The rediscovery of the Forest Owlet in India in 1997 was greeted with widespread delight. This small diurnal owl of the Maharashtra region had previously been known from only seven specimens, including four collected in the same region by J Davidson between 1880 and 1883, and a last specimen claimed by Colonel Richard Meinertzhagen to have been collected in Gujarat, more than 500 miles away, just over 30 years later.

As some of Meinertzhagen’s specimens had been exposed as having been stolen and fraudulently relabelled, the scientists who rediscovered the owlet painstakingly examined his stuffed Forest Owlet which was housed in the Natural History Museum, Tring.

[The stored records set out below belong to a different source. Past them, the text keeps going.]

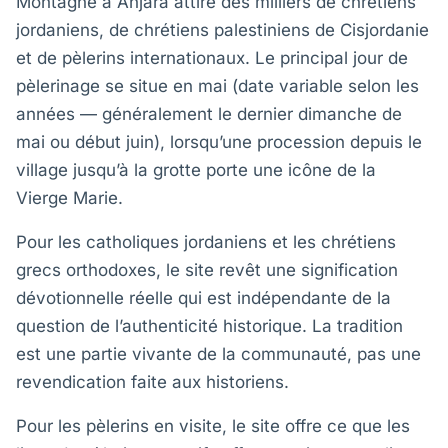
Montagne à Anjara attire des milliers de chrétiens
jordaniens, de chrétiens palestiniens de Cisjordanie
et de pèlerins internationaux. Le principal jour de
pèlerinage se situe en mai (date variable selon les
années — généralement le dernier dimanche de
mai ou début juin), lorsqu’une procession depuis le
village jusqu’à la grotte porte une icône de la
Vierge Marie.
Pour les catholiques jordaniens et les chrétiens
grecs orthodoxes, le site revêt une signification
dévotionnelle réelle qui est indépendante de la
question de l’authenticité historique. La tradition
est une partie vivante de la communauté, pas une
revendication faite aux historiens.
Pour les pèlerins en visite, le site offre ce que les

X-rays determined that the preparation of all the examples was identical, and it was also revealed that a fifth Davidson specimen had existed but was now missing. Meinertzhagen wasn’t in that region of India at the time he said he collected the bird, and never published anything on this extremely rare species. The specimen had almost certainly been stolen and added to the colonel’s own personal collection of 20,000 prepared bird skins.

In any hobby – or indeed in science – there are ways to profit. They can be financial, or involve gaining respect, giving the impression of authoritativeness or even feeling a sense of superiority over others. The science of ornithology and the pastime of birding have both always had room for discovery and earning plaudits. In tandem with the rise of private and museum collections of exotica came the ability to ‘pull the wool’ and profiteer.

Financial gain had the greatest influence from the 18th to the early 20th centuries, and in Britain this partly came from the desire of some wealthy collectors to possess the rarest British-caught specimens. Surprisingly, at the beginning of the 1700s, proof or assurance of the veracity of valuable specimens was far from common, and this enabled, for example, butterfly specimens to be passed off as ‘new species’ by the addition of ink or paint.

As brutally simple as such frauds appear, birds were initially harder to pass off as being genuinely caught in the British Isles. With exotic species being imported preserved in alcohol or as desiccated wings, heads and tails, it was difficult to defraud a potential customer. But after it was discovered that mixing salt with water could result in the ability to preserve specimens at temperatures well below freezing point and the transport of frozen food became common, fresh-looking specimens became easy to acquire in bulk.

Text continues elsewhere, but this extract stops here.